Abstract

High spatio-temporal resolution monitoring has only been progressively developed in the Rhine–Meuse basins over the last few decades. As a consequence, basic hydrological information can be very scarce in some areas. In regions which are homogeneous from a hydroclimatological and physiogeographical point of view, hydrographs can be reproduced via regionalized hydrological models, provided that climatological observation series are available. The Alzette river basin, monitored since the mid-1990s by a very dense hydroclimatological observation network, had been chosen in the framework of the IRMA-SPONGE project FRHYMAP for transposing the conceptual hydrological models HRM and SOCONT and regionalizing their parameters. The regionalized models were to be used both for extending the currently available runoff series and evaluating runoff in neighbouring non-monitored basins. The 16 monitored sub-basins of the Alzette, reflecting the physiogeographical diversity of the study area, were divided into two subsets, serving for both the calibration and the validation procedures.
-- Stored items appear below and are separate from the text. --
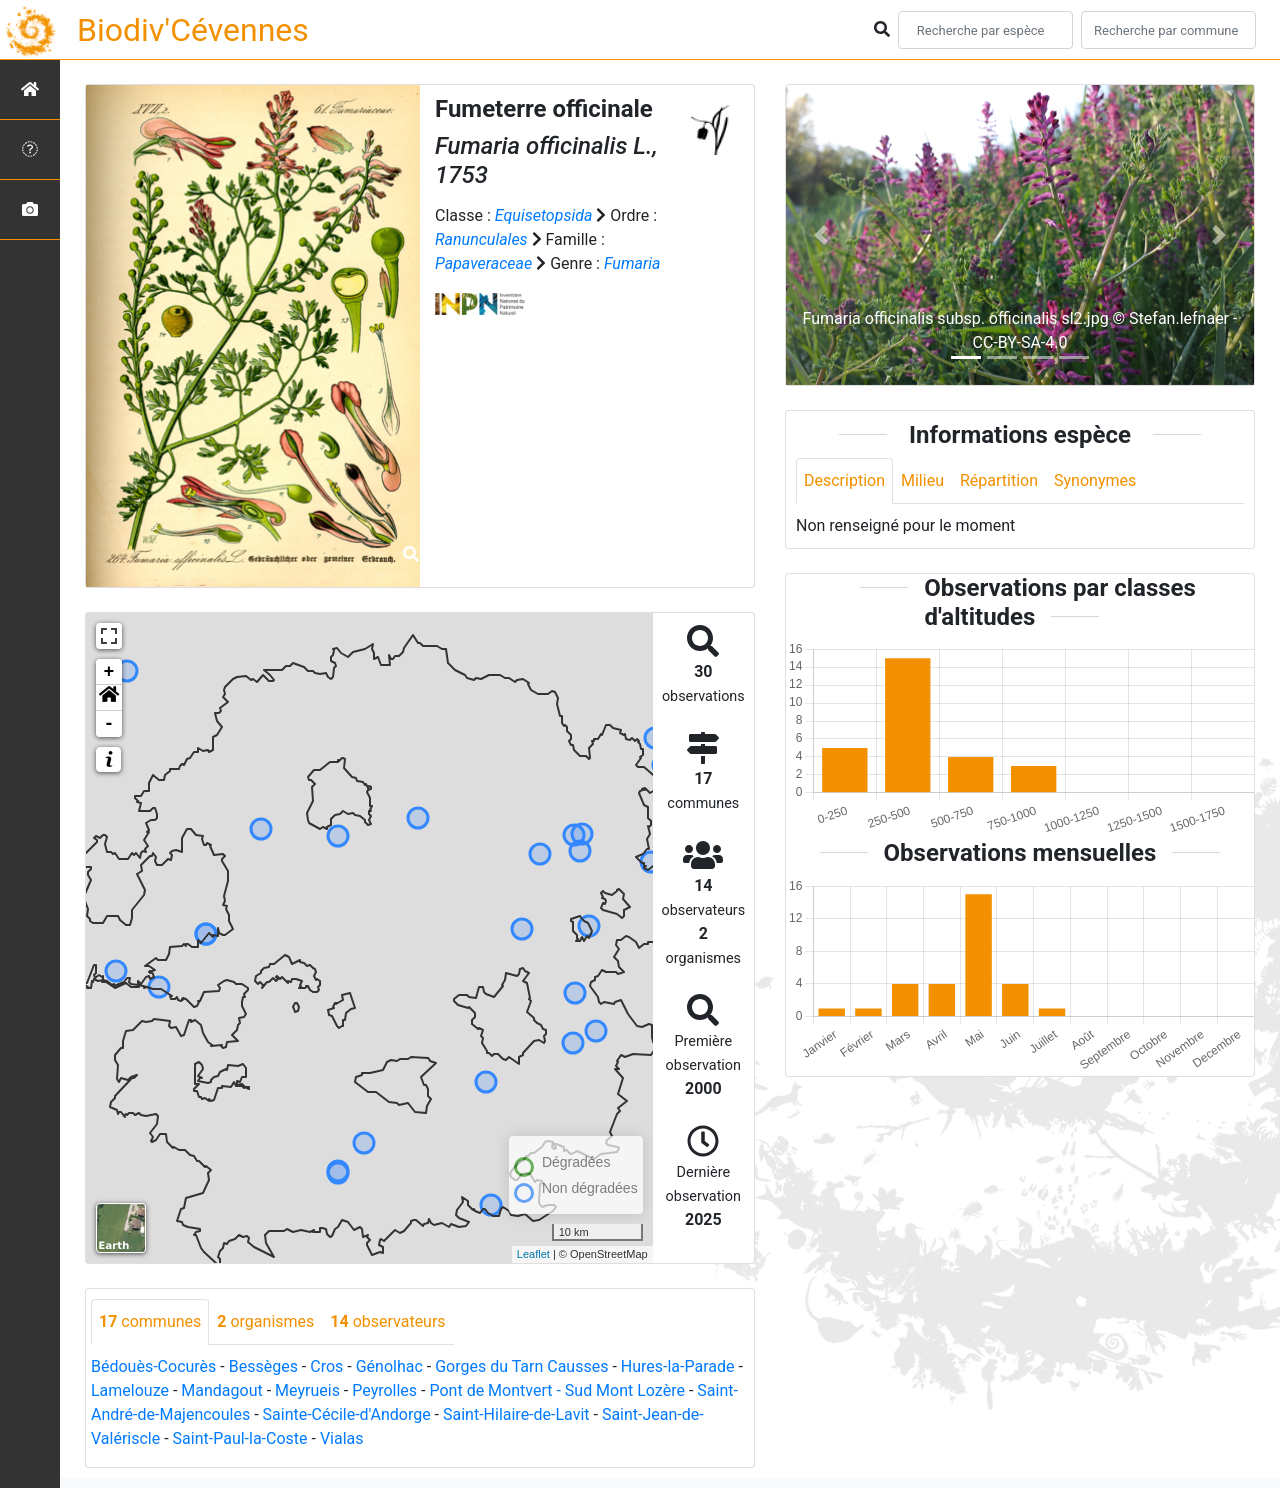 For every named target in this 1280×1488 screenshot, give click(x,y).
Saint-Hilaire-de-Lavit (516, 1414)
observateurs (387, 1321)
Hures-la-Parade (678, 1366)
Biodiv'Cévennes (193, 30)
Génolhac (389, 1366)
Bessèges (263, 1366)
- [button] (109, 724)
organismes (265, 1321)
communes (150, 1321)
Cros (326, 1366)
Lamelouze (130, 1390)
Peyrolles (384, 1390)
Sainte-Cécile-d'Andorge (347, 1414)
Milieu (922, 480)
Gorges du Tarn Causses (521, 1366)
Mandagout (221, 1390)
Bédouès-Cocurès (153, 1366)
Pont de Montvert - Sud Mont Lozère (556, 1390)
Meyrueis (307, 1390)
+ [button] (109, 672)
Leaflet (533, 1254)
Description (844, 480)
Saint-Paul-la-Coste (240, 1438)
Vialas (342, 1438)
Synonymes (1095, 480)
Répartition (999, 480)
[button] (109, 698) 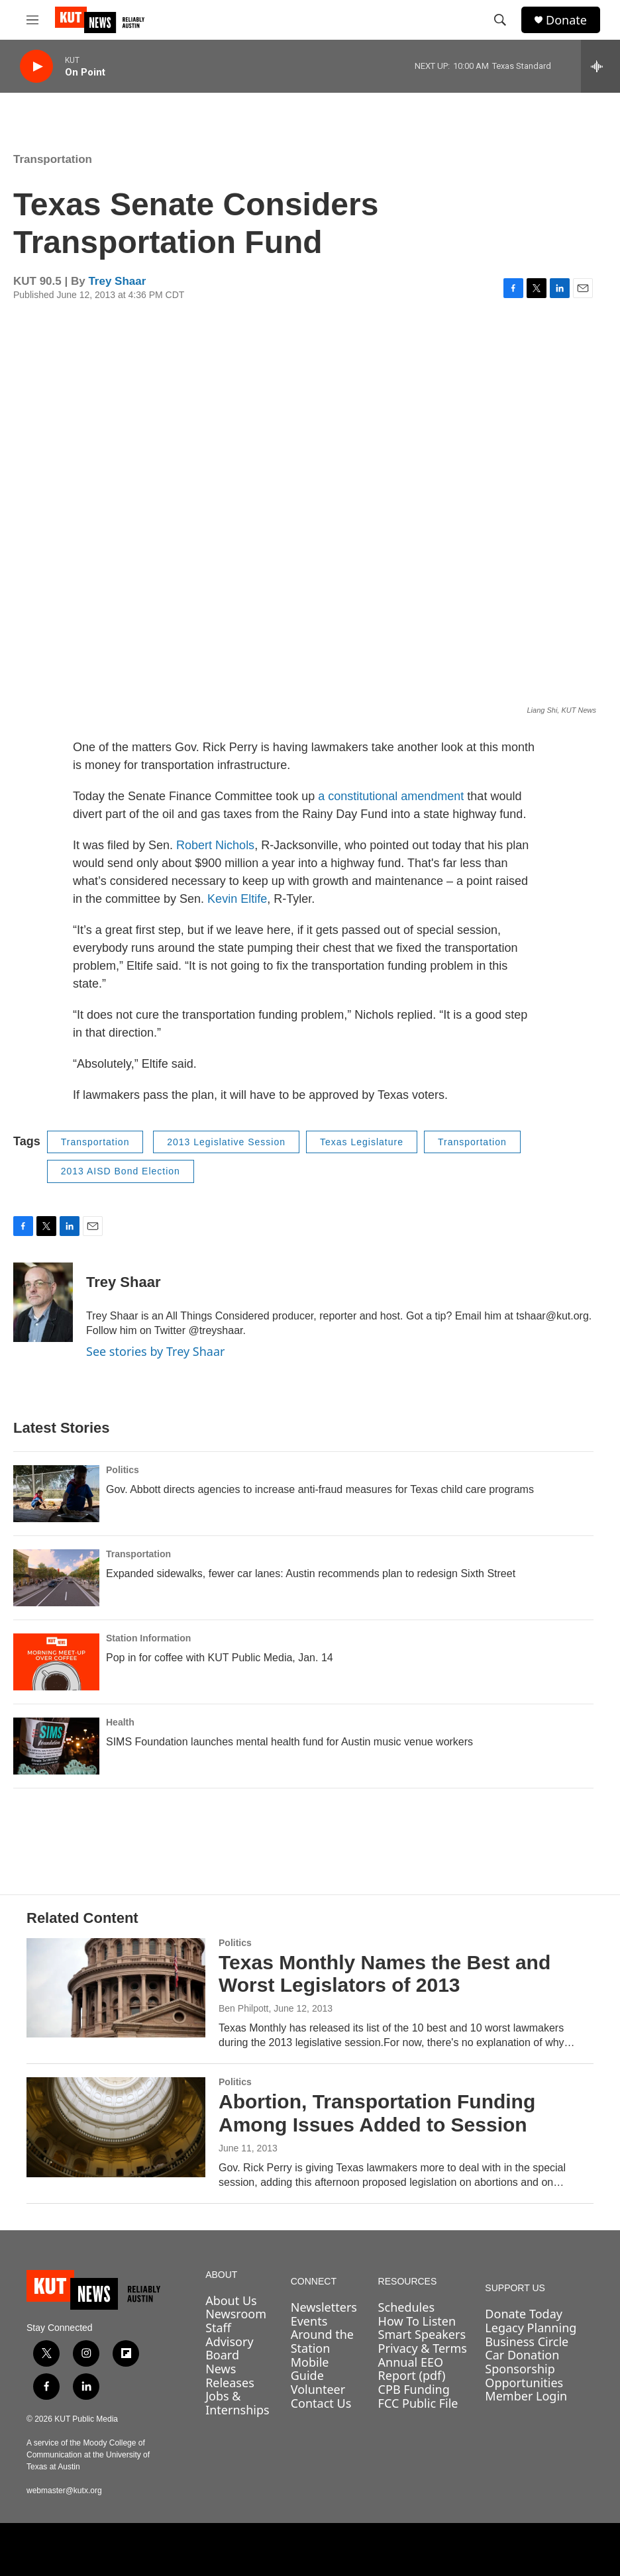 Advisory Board (229, 2348)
Once the transposition of the models to the Alzette basin had been successfully assessed, their parameters were linked to the physiogeographical characteristics of the sub-basins. The performance of the thus regionalized models was assessed via a validation on a subset of basins that had not been retained for the elaboration of the regional parameter sets. The transposition of the HRM and SOCONT model to the Alzette river basin was completed successfully. Results overall proved to be satisfying, with the HRM model performing equally well for low flows and high flows, while the SOCONT model showed best results for high flows and a systematic overestimation of the mean discharge. Both models proved to be adequate for evaluating daily runoff in non-monitored basins of the Grand-Duchy of Luxembourg, helping thus to counterbalance the considerable lack of hydrological observation series in this part of the Rhine basin.